The board wants security 'metrics.' Which is most meaningful to report?
Short answer
Board-level metrics should connect to risk and outcomes: detection and response times (MTTD/MTTR), patching-SLA adherence on critical systems, control coverage, and how residual risk trends against appetite. The number of attacks blocked by the firewall, antivirus signature counts, and total emails received are vanity numbers — they sound impressive but tell leadership nothing about whether risk is going down. The board governs risk, so metrics must let them see the trend and decide.
Boards don't want to admire activity; they want to know whether cyber risk is under control and trending the right way. The scenario tests whether a CISO can distinguish outcome metrics that inform governance from vanity metrics that merely look busy.
Why risk-oriented measures are correct
Good board metrics answer "are we getting better at managing risk?" That means mean time to detect (MTTD) and mean time to respond (MTTR) — how fast you find and contain incidents; patch-SLA compliance on critical assets — whether your most important systems are remediated within agreed windows; control coverage — what fraction of your estate is actually protected by key controls; and the trend of residual risk versus the board's risk appetite. Each is a number leadership can act on: fund, accept, or push. They show direction over time, not a snapshot of effort.
Why the distractors fail
- Attacks blocked by the firewall. A huge number that means almost nothing — the internet is noisy, and "blocked" attacks are mostly automated background scanning. It doesn't tell the board whether real risk is down.
- Antivirus signatures updated. This measures a vendor's release cadence, not your security posture. It's pure activity, not outcome.

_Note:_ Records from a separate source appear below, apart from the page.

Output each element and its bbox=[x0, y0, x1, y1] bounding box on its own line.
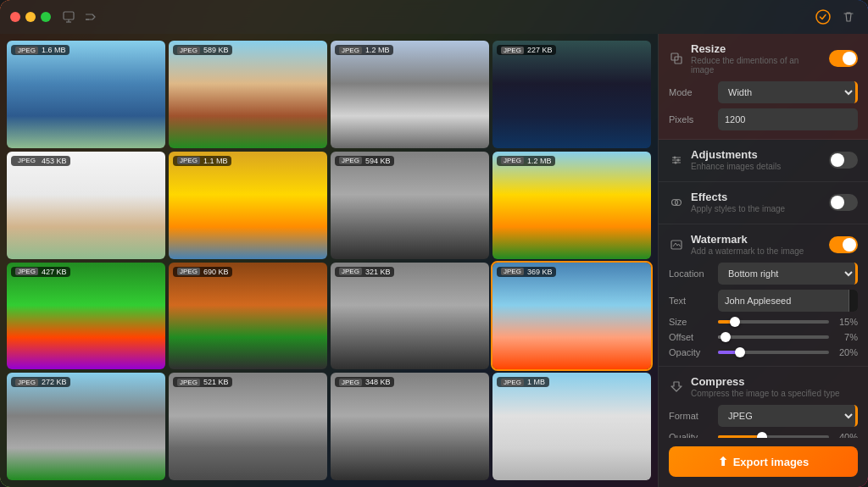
resize-mode-select[interactable]: Width Height Long Edge bbox=[718, 81, 858, 103]
image-badge: JPEG1.2 MB bbox=[335, 45, 393, 55]
watermark-size-slider[interactable] bbox=[718, 320, 829, 324]
compress-subtitle: Compress the image to a specified type bbox=[691, 389, 858, 398]
trash-icon[interactable] bbox=[839, 8, 858, 26]
effects-title-wrap: Effects Apply styles to the image bbox=[691, 191, 822, 213]
image-format-badge: JPEG bbox=[177, 268, 200, 275]
compress-quality-slider[interactable] bbox=[718, 435, 829, 438]
image-format-badge: JPEG bbox=[339, 379, 362, 386]
watermark-text-label: Text bbox=[669, 296, 713, 306]
resize-pixels-label: Pixels bbox=[669, 114, 713, 125]
watermark-location-label: Location bbox=[669, 268, 713, 279]
image-cell[interactable]: JPEG1.6 MB bbox=[7, 41, 165, 148]
titlebar-right bbox=[814, 8, 858, 26]
adjustments-section: Adjustments Enhance images details bbox=[659, 140, 868, 182]
image-cell[interactable]: JPEG1.2 MB bbox=[492, 152, 651, 259]
effects-icon bbox=[669, 195, 684, 210]
compress-quality-knob[interactable] bbox=[757, 432, 767, 438]
watermark-controls: Location Bottom right Bottom left Top ri… bbox=[669, 263, 858, 357]
image-cell[interactable]: JPEG453 KB bbox=[7, 152, 165, 259]
resize-mode-row: Mode Width Height Long Edge bbox=[669, 81, 858, 103]
image-cell[interactable]: JPEG227 KB bbox=[492, 41, 651, 148]
image-grid: JPEG1.6 MBJPEG589 KBJPEG1.2 MBJPEG227 KB… bbox=[7, 41, 651, 480]
watermark-opacity-value: 20% bbox=[834, 347, 858, 357]
compress-format-select[interactable]: JPEG PNG WebP HEIC bbox=[718, 405, 858, 427]
resize-mode-label: Mode bbox=[669, 87, 713, 97]
watermark-title: Watermark bbox=[691, 233, 822, 246]
image-size-badge: 348 KB bbox=[365, 378, 391, 386]
image-cell[interactable]: JPEG1.1 MB bbox=[169, 152, 327, 259]
image-cell[interactable]: JPEG521 KB bbox=[169, 373, 327, 480]
image-badge: JPEG1 MB bbox=[497, 377, 549, 387]
image-cell[interactable]: JPEG427 KB bbox=[7, 263, 165, 370]
app-content: JPEG1.6 MBJPEG589 KBJPEG1.2 MBJPEG227 KB… bbox=[0, 0, 868, 487]
watermark-size-knob[interactable] bbox=[730, 317, 740, 327]
watermark-size-row: Size 15% bbox=[669, 317, 858, 327]
image-format-badge: JPEG bbox=[501, 379, 524, 386]
svg-point-9 bbox=[674, 156, 676, 158]
image-size-badge: 589 KB bbox=[203, 46, 229, 54]
resize-pixels-row: Pixels bbox=[669, 108, 858, 130]
image-cell[interactable]: JPEG1.2 MB bbox=[331, 41, 489, 148]
watermark-offset-knob[interactable] bbox=[721, 332, 731, 342]
watermark-opacity-knob[interactable] bbox=[735, 347, 745, 357]
compress-header: Compress Compress the image to a specifi… bbox=[669, 375, 858, 398]
close-button[interactable] bbox=[10, 12, 20, 22]
watermark-opacity-row: Opacity 20% bbox=[669, 347, 858, 357]
image-grid-container: JPEG1.6 MBJPEG589 KBJPEG1.2 MBJPEG227 KB… bbox=[0, 34, 658, 487]
watermark-toggle[interactable] bbox=[829, 236, 858, 253]
svg-rect-0 bbox=[64, 12, 74, 19]
image-badge: JPEG369 KB bbox=[497, 267, 556, 277]
image-cell[interactable]: JPEG690 KB bbox=[169, 263, 327, 370]
effects-toggle[interactable] bbox=[829, 194, 858, 211]
watermark-text-input-wrap bbox=[718, 290, 858, 312]
watermark-text-color-swatch[interactable] bbox=[849, 290, 858, 312]
adjustments-toggle[interactable] bbox=[829, 152, 858, 169]
image-cell[interactable]: JPEG348 KB bbox=[331, 373, 489, 480]
image-badge: JPEG521 KB bbox=[173, 377, 232, 387]
resize-pixels-input[interactable] bbox=[718, 108, 858, 130]
monitor-icon[interactable] bbox=[61, 9, 76, 25]
image-cell[interactable]: JPEG589 KB bbox=[169, 41, 327, 148]
image-size-badge: 453 KB bbox=[42, 157, 67, 165]
resize-controls: Mode Width Height Long Edge Pixels bbox=[669, 81, 858, 130]
image-size-badge: 1.2 MB bbox=[365, 46, 390, 54]
image-cell[interactable]: JPEG321 KB bbox=[331, 263, 489, 370]
maximize-button[interactable] bbox=[41, 12, 51, 22]
minimize-button[interactable] bbox=[25, 12, 36, 22]
effects-subtitle: Apply styles to the image bbox=[691, 204, 822, 213]
watermark-location-select[interactable]: Bottom right Bottom left Top right Top l… bbox=[718, 263, 858, 285]
export-button[interactable]: ⬆ Export images bbox=[669, 446, 858, 477]
compress-icon bbox=[669, 379, 684, 395]
compress-title-wrap: Compress Compress the image to a specifi… bbox=[691, 375, 858, 398]
image-format-badge: JPEG bbox=[177, 379, 200, 386]
shuffle-icon[interactable] bbox=[83, 9, 98, 25]
resize-toggle[interactable] bbox=[829, 50, 858, 67]
image-size-badge: 427 KB bbox=[42, 268, 67, 276]
traffic-lights bbox=[10, 12, 51, 22]
resize-toggle-knob bbox=[843, 52, 856, 65]
image-format-badge: JPEG bbox=[15, 379, 38, 386]
image-size-badge: 521 KB bbox=[203, 378, 229, 386]
image-badge: JPEG348 KB bbox=[335, 377, 394, 387]
image-badge: JPEG690 KB bbox=[173, 267, 232, 277]
image-badge: JPEG1.1 MB bbox=[173, 156, 231, 166]
image-cell[interactable]: JPEG369 KB bbox=[492, 263, 651, 370]
image-format-badge: JPEG bbox=[339, 157, 362, 164]
image-cell[interactable]: JPEG1 MB bbox=[492, 373, 651, 480]
image-size-badge: 1.2 MB bbox=[527, 157, 552, 165]
watermark-opacity-slider[interactable] bbox=[718, 351, 829, 354]
watermark-text-input[interactable] bbox=[718, 296, 849, 306]
watermark-offset-slider[interactable] bbox=[718, 335, 829, 339]
check-icon[interactable] bbox=[814, 8, 832, 26]
image-cell[interactable]: JPEG272 KB bbox=[7, 373, 165, 480]
compress-quality-row: Quality 40% bbox=[669, 432, 858, 438]
image-size-badge: 1.6 MB bbox=[42, 46, 66, 54]
image-badge: JPEG321 KB bbox=[335, 267, 394, 277]
resize-section: Resize Reduce the dimentions of an image… bbox=[659, 34, 868, 140]
image-size-badge: 594 KB bbox=[365, 157, 391, 165]
image-cell[interactable]: JPEG594 KB bbox=[331, 152, 489, 259]
watermark-offset-value: 7% bbox=[834, 332, 858, 342]
titlebar bbox=[0, 0, 868, 34]
watermark-header: Watermark Add a watermark to the image bbox=[669, 233, 858, 256]
adjustments-toggle-knob bbox=[831, 153, 844, 167]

- Total emails received. Completely disconnected from risk. It's a volume statistic with no decision attached.
What the interviewer is probing
They want you to grasp that a metric is only useful if the board can make a decision from it. MTTD/MTTR, patch SLAs, and control coverage tie directly to risk and let leadership govern; "attacks blocked" and signature counts are theater that inflate confidence without informing it. The weak candidate reaches for the big, impressive-sounding number — which is exactly the trap: it looks like reporting but communicates no risk and no trend the board can steer by.
Likely follow-ups
- Why is MTTD/MTTR more board-relevant than a count of blocked attacks?
- How would you show a metric trending against risk appetite on a single slide?
- What's the danger of reporting vanity metrics to a board over time?